All of this of course ties in so closely to our LIFE Together vision, weaving through our five focus areas not least in our investment in young people. Through our Church Schools we have been helping form and shape the lives of young people for hundreds of years and we continue to do so. Through our schools we serve the needs of all young people and their families in the community, not just those who attend church, promoting high academic standards, a thirst for knowledge and with this a delight in life itself, the whole of life, social and spiritual as well as academic.
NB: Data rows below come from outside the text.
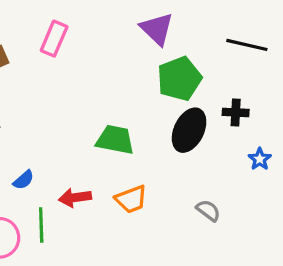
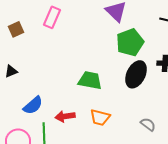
blue semicircle: (24, 180) -> (33, 105), size x1.5
orange trapezoid: (131, 199) -> (100, 117), turned 35

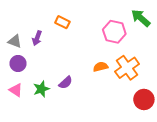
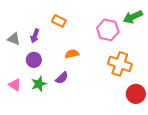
green arrow: (141, 18) -> (133, 17), turned -66
purple circle: (18, 64) -> (34, 60), moved
orange semicircle: (101, 67) -> (72, 54), moved
orange cross: (127, 68) -> (120, 64), turned -35

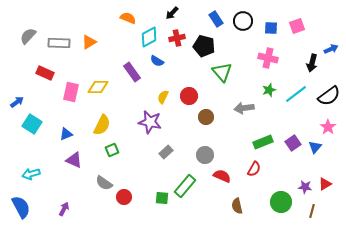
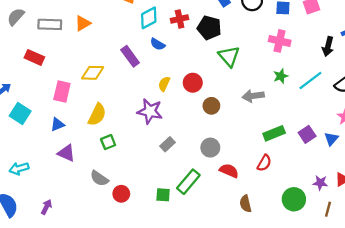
pink rectangle: (71, 92) -> (62, 92), moved
purple arrow: (64, 209) -> (46, 207), moved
This holistic approach, academic, social, spiritual is I believe especially crucial at this time. There is a danger that education can be seen as simply instrumental. In universities success is judged by graduate outcomes, essentially the jobs that graduates obtain, and these are valued in significant part by the income they attract, and this approach can so easily spread to our schools. That we are prepared for the world of work is, of course, essential, we need to earn a living and support ourselves and those who we care for, but life is more than just this. Life in all its fullness is a delight and a care for creation, it is music and the arts, it is science and creativity, engineering, sport…. Together in all these ways we begin to comprehend what is the breadth and length and height and depth of life itself. For those of us who seek to follow Christ it is by living, fully, that we find the love that surpasses knowledge and fills us with the fullness of God (Ephesians 3). This is a knowledge and a fullness that inspires us to share the vision of life as something for all, something we want to share, we want all to experience.
Bishop Rachel and I are both deeply thankful for our schools in this diocese, our church schools, and all places of education and learning. They deserve our thanks, our support, encouragement and care and a vision for their purpose, which of course has academic excellence as its foundation, but so much more, a vision of life lived in abundance.